De um dia
para o outro, sem motivo aparente, as folhas que antes se impunham,
majestuosas, começaram a amarelar. Logo lembrei da barba branca do meu avô, que
um dia também havia mudado de cor. Assim como sua pele, e o branco dos seus
olhos. Uma
a uma, as dezoito flores magenta murcharam. Pendiam, cabisbaixas, em seus pequenos
galhos. Curiosamente esse acontecimento foi acompanhado da chegada do verão.
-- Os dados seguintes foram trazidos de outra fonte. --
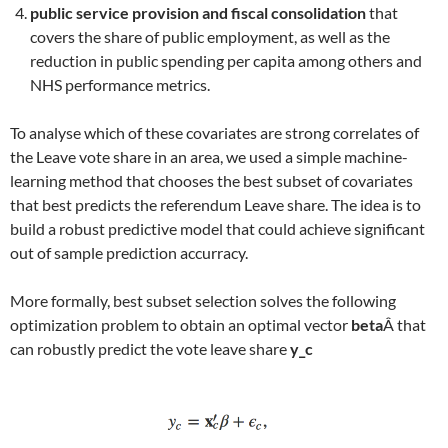
public service provision and fiscal consolidation
that
covers the share of public employment, as well as the
reduction in public spending per capita among others and
NHS performance metrics.
To analyse which of these covariates are strong correlates of
the Leave vote share in an area, we used a simple machine-
learning method that chooses the best subset of covariates
that best predicts the referendum Leave share. The idea is to
build a robust predictive model that could achieve significant
out of sample prediction accurracy.
More formally, best subset selection solves the following
optimization problem to obtain an optimal vector
beta
Â that
can robustly predict the vote leave share
y_c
Durante o tempo em que meu avô-orquídea pareceu mais se comprazer em estar alí,
quando suas cores e formas se uniam numa harmonia evidente, eu o via perto da
janela a espiar o lado de fora. Isso foi
no outono, e os dias tornavam-se cada vez mais curtos, o céu cada vez mais
baixo, como se fosse nos esmagar o peso da tristeza. Mais de uma vez
pensei : « o que o alimenta ? Da onde tira esse brilho que
o faz destoar de tudo em volta ? ». Meu avô-orquídea, observando os
dias frios, era como uma pérola afogada na imensidão do mar. De mais a mais meu
avô estava morto, ainda que descansando temporariamente numa planta. A beleza,
essa maneira de existir destoando da tristeza do outono e da sua condição de
morto me fazia admirar meu avô, e a vida em geral. Porque mesmo nas situações
mais precárias, nos sentimentos mais rudes, nascia sempre uma suspeita de
esperança. Como uma maneira sútil de falar de algo mais, algo exterior, algo
além.
Hoje era
tudo em torno que brilhava, e ele que secava. Passei um tempo entristecida,
pensando se meu avô tinha se sentido ofendido : muita água, muita luz,
pouca atenção, poucos acontecimentos para olhar pela janela, visto que nestes
meses quentes a cidade se esvaziava… Uma outra hipótese surgiu quase como uma
revelação : talvez o meu avô-orquídea tivesse atingido uma espécie de
auge. A planta, e o meu avô morto, os dois juntos, não poderiam dar mais do que
aquela deslumbrante situação, como uma espécie de limite da transcendência. (Se
é que é possivel usar a palavra « limite » e
« transcendência » numa mesma frase). O espírito de meu avô e a
orquídea se separaram ; um movimentando-se de forma aérea em busca de
outra morada. A outra sendo apenas planta, até que um novo encontro
extraordinário aparecesse em seu caminho. As vezes me pergunto o que aconteceu
com o meu avô. Para onde foi ? A orquídea continua perto da janela. Mas a sua
única flor voltou-se para dentro, como se dissesse « sou apenas uma flor, nada
do que acontece nesse mundo me importa ».